Have you ever noticed that the really cool kids all seem to be known by one name? They’ve created a personal brand. “LeBron” is a hot one name brand right now for NBA fans. (Even those who aren’t fans have at least heard of LeBron James, hailed as the up and coming Michael Jordan.) In fashion there’s Tommy, whose flag logo is pervasive on clothes across America. Madonna has managed to keep her one name brand alive for years through her series of personal reinventions. What makes the stars stand out?
1) There’s something very distinctive about them
2) They have a passion for what they do.
Each of us has a personal brand as well.
If you don’t already have one, create your own personal brand. Think about what it is that you have a passion for that sets you apart and makes you unique. In a time of so much transition, it’s more important than ever to have a personal brand. Tom Peters in his seminal work on personal branding back in the 90s, recalls that old advertising adage “don’t sell the steak, sell the sizzle.” Each one of us has a unique sizzle. Find it and pursue it.
For more on Personal Branding please see my interview on WJHL-TV from my four-part series, Social Media 101.
Interesting that you would post this piece. I recently blogged about LeBron James needing to re-assess the importance of his personal brand. Don’t get me wrong, he is still a formidable brand to be sure.
Mel, enjoyed your TV spot … good work.
Next week, I will be sharing with my Coaching Clients my new self-study book on Personal Brand – putting this together was a commitment I made at FloatCamp09. Thought you might be interested http://www.lulu.com/content/paperback-book/focus—the-power-of-personal-brand/7188487
Thanks so much for your comments Kris and Jeff. Kris, I wondered if I would get some comments about LeBron’s recent antics and I appreciate your thoughts and blog post about that. Jeff, can’t wait to read your book and congratulations!
Hi Mary – No problem. I should say that since I criticized LeBron’s behavior, he has since come forward and apologized. The NBA also fined him $25,000 for his actions (a pittance in LeBron currency though sizable to us normal people).
I think LeBron has surrounded himself with some of the brightest minds in marketing. He has the benefit of two predecessors, Michael Jordan, who really didn’t fully capitalize on his marketability until the second half of his career and Kobe Bryant, who we all know lost out on millions in endorsement money by making poor life decisions.

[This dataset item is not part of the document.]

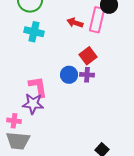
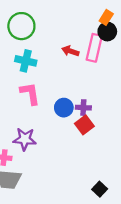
red square: (88, 56) -> (84, 125), moved
pink L-shape: (38, 87) -> (30, 93), moved

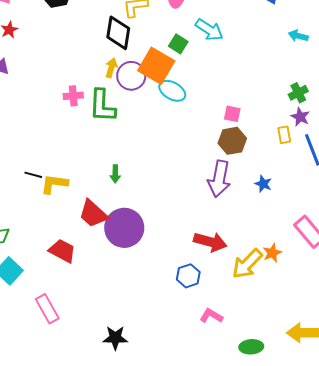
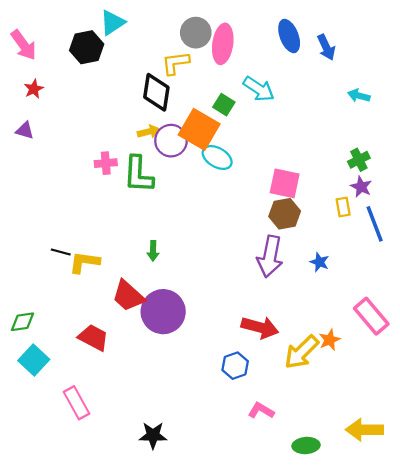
yellow arrow: (111, 68) -> (148, 132), turned 60
pink square: (232, 114) -> (285, 183), size x1.6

That said, at 24 years old, LeBron is still just a child who I think tries to take on too much. Yes he’s an “adult”, but that doesn’t equate to maturity, especially when your formative years are spent being celebrated like his. As such he made a poor choice after Cleveland’s elimination. Forget talking to the press, I’m referring to not shaking the hands of his opponents. Some players have said it wasn’t a big deal but I think that’s the brotherhood sticking up for one another. At the end of the day, if someone doesn’t shake my hand (win or lose) I question their love of the game and I question their values. Where does fair play and ethics place on their list of priorities?

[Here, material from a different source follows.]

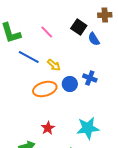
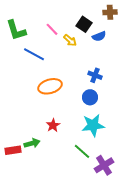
blue semicircle: (94, 39) -> (99, 36), turned -80
yellow arrow: (54, 65) -> (70, 40), moved
blue circle: (70, 84) -> (90, 97), moved

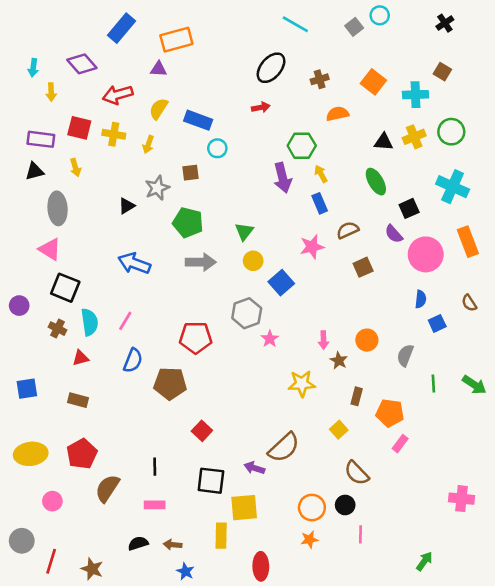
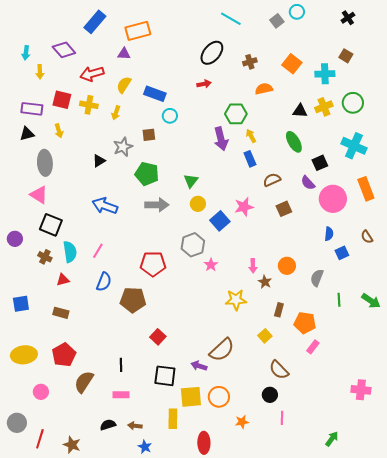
pink star: (312, 247) -> (244, 207), moved
orange circle: (312, 508) -> (219, 397), moved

LeBron has never shied away from the spotlight, making clear his intentions to be the first “Billion” dollar athlete… well there’s a catch. To succeed in that measure the public really needs to embrace you. But the very notion that greed is his ultimate motivator, coupled with his lack of sportsmanship is bristling and in my eyes makes it that much harder to embrace him as an American icon.